Hall Riggins Blog - What Makes Bayesian Methods Different and Why Should I Care?

In my last post, I showed how to estimate risk of sudden unexpected infant death (SUID) in census tracts using Bayesian methods. The Bayesian approach is a separate branch of statistics from the Frequentist approach that most of us learned in school. Historically, Frequentist methods were so dominantly favored, many people may not have been aware that the statistics they were learning were termed “Frequentist” and that there was an alternative “Bayesian” approach available.

My objective for this post is to outline enough of the Bayesian approach to explain why it is better suited to the use-case of estimating SUID risk in small areas, then to give a set of examples to build intuition around how the method is working under the hood.

For a more in-depth introduction to Bayesian statistics, check out the textbook “Bayes Rules! An Introduction to Applied Bayesian Modeling”, which is available online for free. I adapted the source code from it’s companion package {bayesrules} to develop the visualizations in this post.

The Challenge

Epidemiology works with seemingly idiosyncratic denominators when representing incidence or risk. For example, the overall incidence of SUID in Cook County, IL for 2014 was 88.3 cases per 100,000 live births. While it would be just as mathematically valid to represent it as 0.000883 cases per single live birth, that doesn’t make sense in human terms. When considering a rare event, you want to use a large pool of people as your reference denominator.

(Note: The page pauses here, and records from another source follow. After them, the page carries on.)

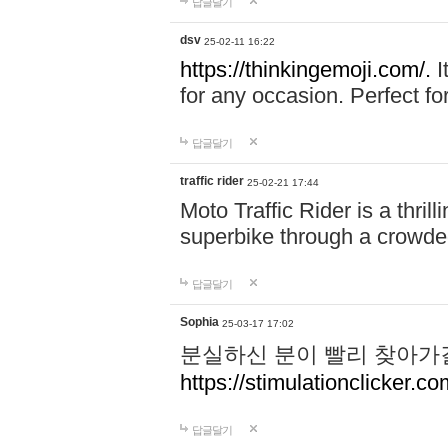
답글달기
dsv
25-02-11 16:22
https://thinkingemoji.com/.
I
for any occasion. Perfect for
답글달기
traffic rider
25-02-21 17:44
Moto Traffic Rider is a thri
superbike through a crowded
답글달기
Sophia
25-03-17 17:02
분실하신 분이 빨리 찾아가
https://stimulationclicker.co
답글달기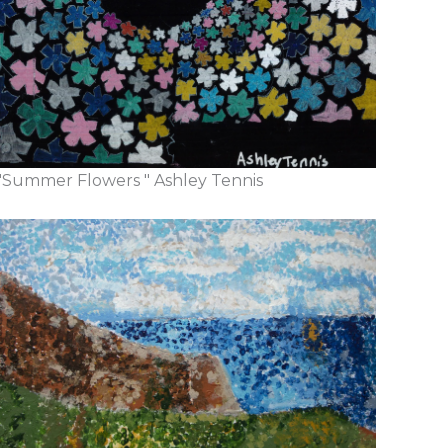
"Summer Flowers " Ashley Tennis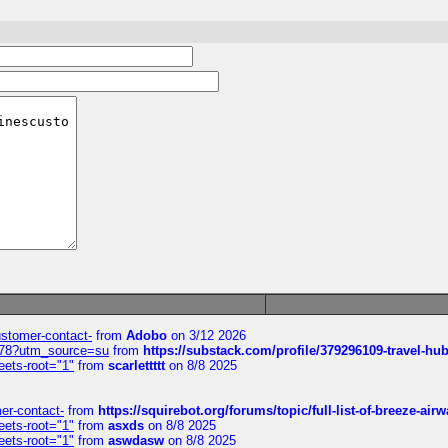
customer-contact-
from
Adobo
on 3/12 2026
6578?utm_source=su
from
https://substack.com/profile/379296109-travel-h
eets-root="1"
from
scarlettttt
on 8/8 2025
mer-contact-
from
https://squirebot.org/forums/topic/full-list-of-breeze-ai
eets-root="1"
from
asxds
on 8/8 2025
eets-root="1"
from
aswdasw
on 8/8 2025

Let’s assume the incidence of 88.3 accurately represents the underlying risk of SUID in the county for 2014. If we know that there were 140,000 live births in the next five years, then we would expect there to be about 124 cases of SUID.

\[Expected \space New \space Cases \space in \space the \space County = Incidence \times Live \space Births =\]

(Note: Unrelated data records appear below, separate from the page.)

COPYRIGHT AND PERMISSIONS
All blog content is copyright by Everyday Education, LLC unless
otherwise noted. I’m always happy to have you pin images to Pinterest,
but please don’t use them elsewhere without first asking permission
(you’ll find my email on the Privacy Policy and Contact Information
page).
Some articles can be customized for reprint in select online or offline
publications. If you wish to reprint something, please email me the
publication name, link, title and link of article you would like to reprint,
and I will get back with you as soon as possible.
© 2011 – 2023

\[\frac{88.3 \space cases}{100,000 \space live \space births} \times 140,000 \space live \space births \approx 124 \space cases \]

But let’s zoom in to a single census tract where there were 240 live births over the same time period. Using the formula above, we would expect to observe zero cases. However, given what we know about incidence for the whole county, we wouldn’t observe zero cases and assume the underlying risk for that individual tract was actually zero. Estimating risk is hard when an event is rare and/or the reference pool of people is small.

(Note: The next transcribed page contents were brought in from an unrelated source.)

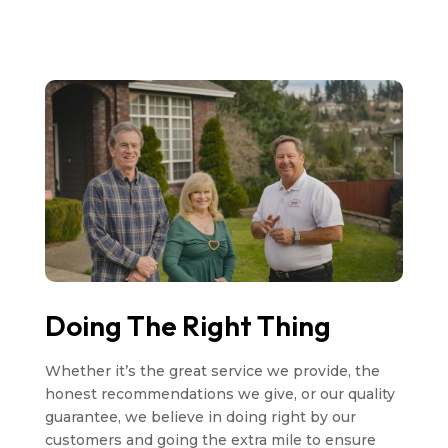
Doing The Right Thing
Whether it’s the great service we provide, the
honest recommendations we give, or our quality
guarantee, we believe in doing right by our
customers and going the extra mile to ensure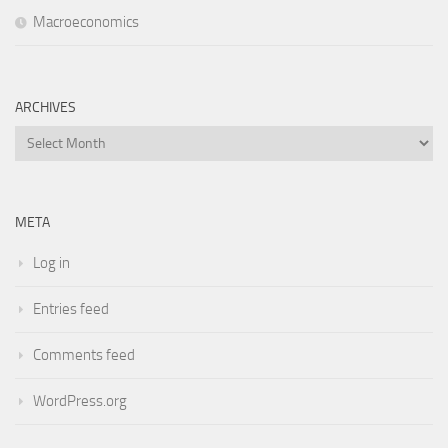
Macroeconomics
ARCHIVES
Archives
META
Log in
Entries feed
Comments feed
WordPress.org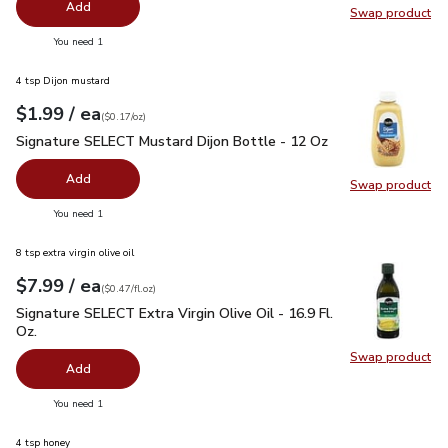
Add
Swap product
Swap pr
you have 0 selected
You need 1
4 tsp Dijon mustard
each
$1.99
/ ea
Your price
$0.17
per
$1.99
ounce
(
$0.17/oz
)
Signature SELECT Mustard Dijon Bottle - 12 Oz
$1.99
Signature SELECT Mustard Dijon Bottle - 12 Oz
Add
Swap product
Swap pr
you have 0 selected
You need 1
8 tsp extra virgin olive oil
each
$7.99
/ ea
Your price
$0.47
per
$7.99
fl.oz
(
$0.47/fl.oz
)
Signature SELECT Extra Virgin Olive Oil - 16.9 Fl. Oz.
$7.99
Signature SELECT Extra Virgin Olive Oil - 16.9 Fl.
Oz.
Swap product
Swap pro
Add
you have 0 selected
You need 1
4 tsp honey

Why Use Bayesian Methods to Solve this Challenge?

The “Frequentist” approach to statistics uses data in isolation from “prior knowledge”. If we observe 0 cases out of 240 live births in a census tract, our estimate of the underlying risk is 0 cases per 100,000 live births–even if our knowledge about the county as a whole suggests the underlying risk is closer to 88.3. Furthermore, if we want to make inferences about our data, Frequentist methods require a certain threshold sample size (for example n = 30) to be accurate. If the pool of live births in a census tract is something small like 13 total, than we expect up front that our estimate is going to be out of whack.

In contrast, Bayesian methods weigh the observed data against prior knowledge. If we have a lot of observed data, the final estimate will rely mostly on that data and look similar to the Frequentist estimate. But if we don’t observe a lot of data, the prior knowledge weighs more heavily into the estimate and will diverge away from the Frequentist estimate.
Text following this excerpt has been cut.